*EXERCISE:* The task for the listing below is to write out exactly the lines starting at the one containing "Leverages the MITRE ATT&CK framework to" and ending at the one containing "Products without any failure issue on future.", both included. Pictures are to be omitted.

*RECORDS PROVIDED:*
· · ·

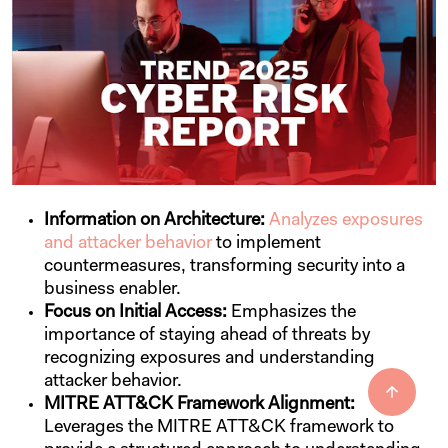
Information on Architecture:
Analyzes exposures
and attacker behavior
to implement
countermeasures, transforming security into a
business enabler.
Focus on Initial Access:
Emphasizes the
importance of staying ahead of threats by
recognizing exposures and understanding
attacker behavior.
MITRE ATT&CK Framework Alignment:
Leverages the MITRE ATT&CK framework to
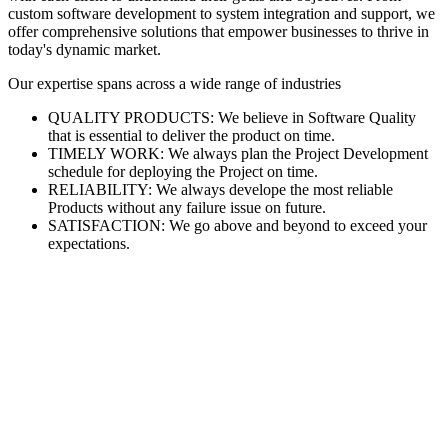
custom software development to system integration and support, we
offer comprehensive solutions that empower businesses to thrive in
today's dynamic market.
Our expertise spans across a wide range of industries
QUALITY PRODUCTS: We believe in Software Quality
that is essential to deliver the product on time.
TIMELY WORK: We always plan the Project Development
schedule for deploying the Project on time.
RELIABILITY: We always develope the most reliable
Products without any failure issue on future.
SATISFACTION: We go above and beyond to exceed your
expectations.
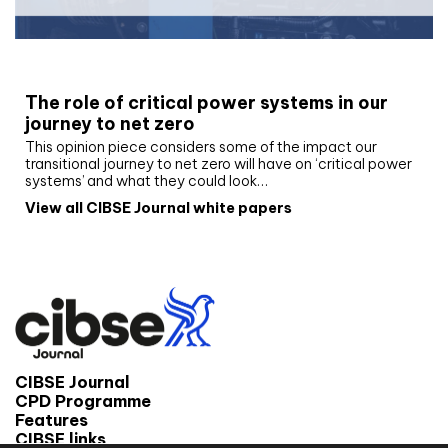
White paper
The role of critical power systems in our
journey to net zero
This opinion piece considers some of the impact our
transitional journey to net zero will have on ‘critical power
systems’ and what they could look…
View all CIBSE Journal white papers
CIBSE Journal
CPD Programme
Features
CIBSE links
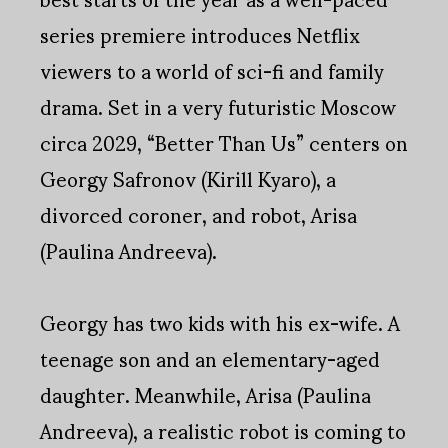
series premiere introduces Netflix
viewers to a world of sci-fi and family
drama. Set in a very futuristic Moscow
circa 2029, “Better Than Us” centers on
Georgy Safronov (Kirill Kyaro), a
divorced coroner, and robot, Arisa
(Paulina Andreeva).
Georgy has two kids with his ex-wife. A
teenage son and an elementary-aged
daughter. Meanwhile, Arisa (Paulina
Andreeva), a realistic robot is coming to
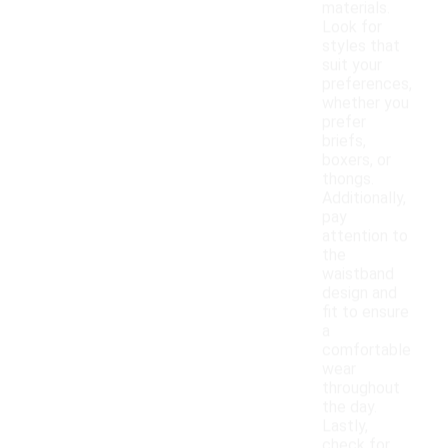
materials.
Look for
styles that
suit your
preferences,
whether you
prefer
briefs,
boxers, or
thongs.
Additionally,
pay
attention to
the
waistband
design and
fit to ensure
a
comfortable
wear
throughout
the day.
Lastly,
check for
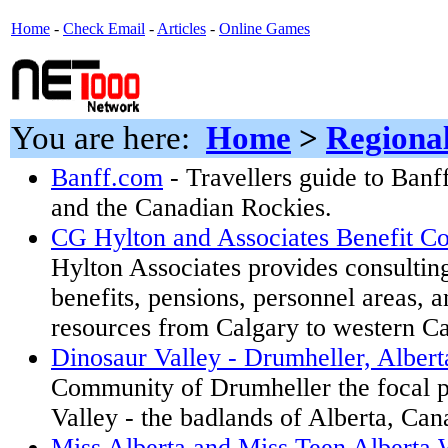
Home
-
Check Email
-
Articles
-
Online Games
You are here:
Home
>
Regiona
Banff.com
- Travellers guide to Banf
and the Canadian Rockies.
CG Hylton and Associates Benefit Co
Hylton Associates provides consultin
benefits, pensions, personnel areas,
resources from Calgary to western Ca
Dinosaur Valley - Drumheller, Alber
Community of Drumheller the focal p
Valley - the badlands of Alberta, Can
Miss Alberta and Miss Teen Alberta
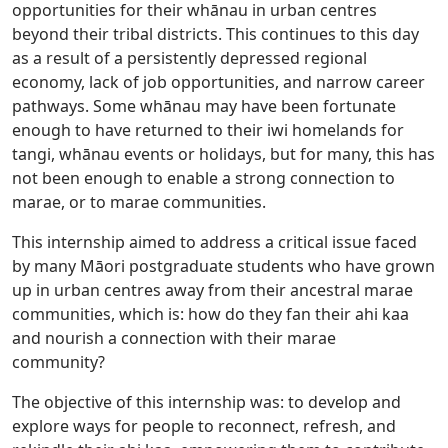
opportunities for their whānau in urban centres
beyond their tribal districts. This continues to this day
as a result of a persistently depressed regional
economy, lack of job opportunities, and narrow career
pathways. Some whānau may have been fortunate
enough to have returned to their iwi homelands for
tangi, whānau events or holidays, but for many, this has
not been enough to enable a strong connection to
marae, or to marae communities.
This internship aimed to address a critical issue faced
by many Māori postgraduate students who have grown
up in urban centres away from their ancestral marae
communities, which is: how do they fan their ahi kaa
and nourish a connection with their marae
community?
The objective of this internship was: to develop and
explore ways for people to reconnect, refresh, and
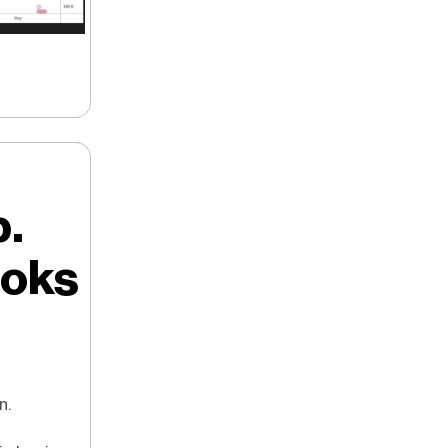
p.
ooks
n.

· · ·

*TASK SOLUTION:*
Leverages the MITRE ATT&CK framework to
custom software development to system integration and support, we
offer comprehensive solutions that empower businesses to thrive in
today's dynamic market.
Our expertise spans across a wide range of industries
QUALITY PRODUCTS: We believe in Software Quality
that is essential to deliver the product on time.
TIMELY WORK: We always plan the Project Development
schedule for deploying the Project on time.
RELIABILITY: We always develope the most reliable
Products without any failure issue on future.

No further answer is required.